I spent a decade of going to neurologists and getting brain scans, but they couldn't tell me what was wrong. I went to the Mayo Clinic. While I was there, they told me to drop by the fibromyalgia clinic. That's where I learned about fibro fog. And a lot of other things I'd never realized were part of the fibromyalgia. Turns out sensitivity to bright lights and loud noises and certain smells were all part of having hypersensitive nerves. Also why a friendly pat on the back stings for several minutes. And the brain gets overwhelmed from all that extra signal constantly flooding it, and sometimes it gets burnt out, and that's why I'd lost my higher processing power and why trying to focus made me feel woozy. Also, it interferes with the body's ability to get restful sleep. It takes longer to fall into the deeper sleep stages, and when you come out of them, you tend to zip back to stage 1 sleep and have to restart the whole cycle instead of being able to float around in the middle stages and dip back down into REM. It was great to finally have answers. But there was nothing they could do to help. They had some suggestions, like cognitive rehab therapy, but nothing panned out.

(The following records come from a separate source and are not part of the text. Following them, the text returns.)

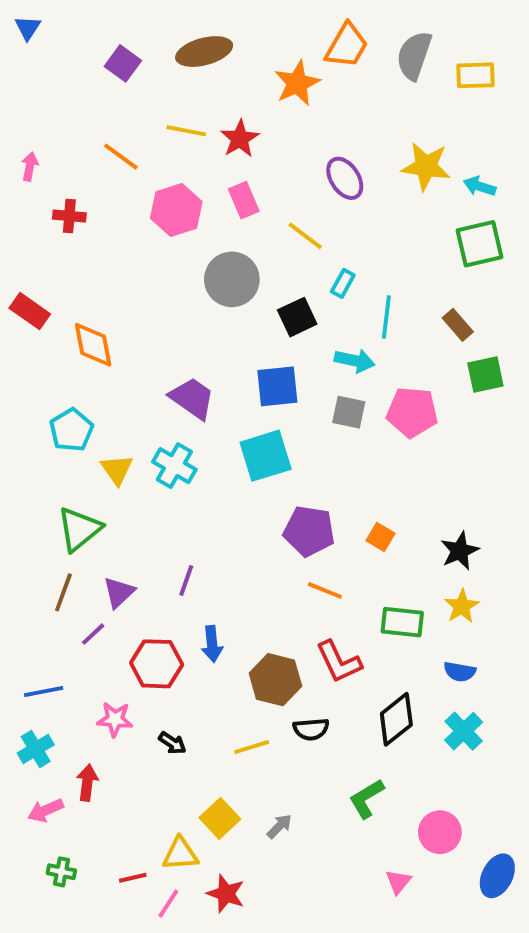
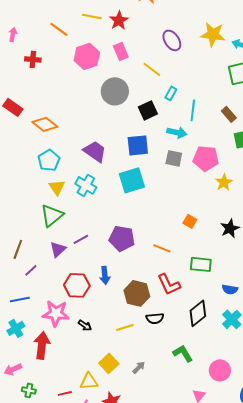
orange diamond: (93, 345) -> (45, 124), turned -40
cyan pentagon: (71, 430) -> (49, 160), moved
green triangle: (79, 529) -> (52, 215), moved
purple pentagon: (309, 531) -> (122, 238), moved
purple line: (186, 581) -> (81, 239), moved, turned 42
brown line: (63, 592) -> (18, 249), moved
yellow star: (462, 606) -> (224, 182), moved
purple line: (93, 634) -> (31, 270), moved
pink star: (115, 719) -> (56, 313), size x1.5
red arrow: (87, 783) -> (42, 345), size x1.5
green L-shape: (367, 799) -> (183, 353), turned 90
pink arrow: (46, 810) -> (13, 369), moved

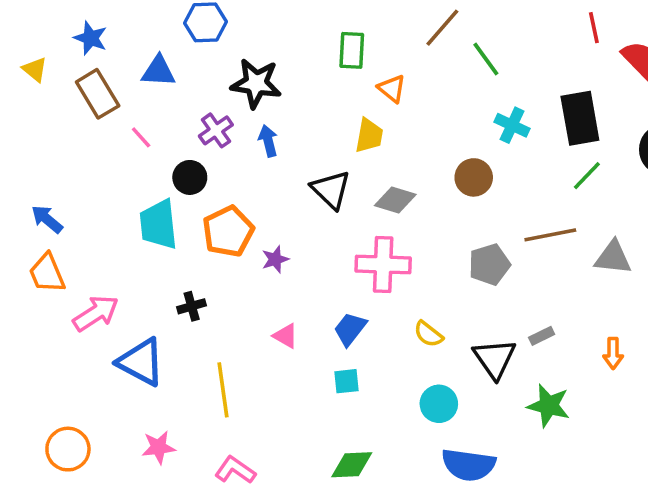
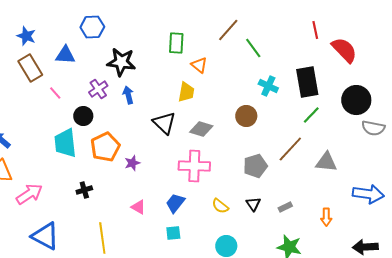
brown line: (550, 235) -> (290, 149), turned -36
black triangle: (495, 359) -> (253, 204), moved, size x0.6
blue triangle: (141, 362) -> (45, 236), moved

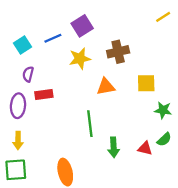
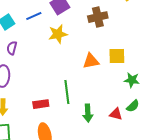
brown cross: (118, 52) -> (98, 17), moved
orange triangle: (106, 87) -> (91, 61), moved
red rectangle: (44, 94) -> (41, 104), moved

It was the hardest thing I've ever done, but I sat down and accepted that I was never going to get my life back on the track that had been so clear since I'd been a kid. I was never going to finish my engineering degree. Never going to have a career designing medical equipment. Already in high school, I'd had to accept that my body's physical limitations would mean I'd have to focus on making the most of my mental capacity. But with that hobbled, too, I was short of options. I tried opening a restaurant. Not something I'd ever expected or even considered. But I had high hopes for it. We were going to take in people who faced unfair discrimination, like homeless people, disabled people, veterans, etc. We were going to train them in a comfortable, understanding, and flexible environment. We would teach them every aspect of the business, so they could fill in for each other while also earning valuable and marketable job experience. We'd decorate the walls with the works of local artists, with everything available for sale. We'd build a space where customers could feel relaxed and welcomed, an oasis from the troubles of the world. We'd turn the bathroom walls into giant chalkboards so people could doodle. We'd have a family play area with books and games out back. We'd buy ingredients locally and sustainably, and have a specials menu based on what we could find fresh that day. But, well... that didn't work, either. For a lot of reasons. Trouble with the building. Trouble with a major storm. Trouble with renovations. Trouble with misplaced trust. And... my health taking a dramatic turn for the worse again, so that I was stuck, woozy and barely functional. Barely able to sit up or walk or think. Everything fell apart. I had to give up on that, too.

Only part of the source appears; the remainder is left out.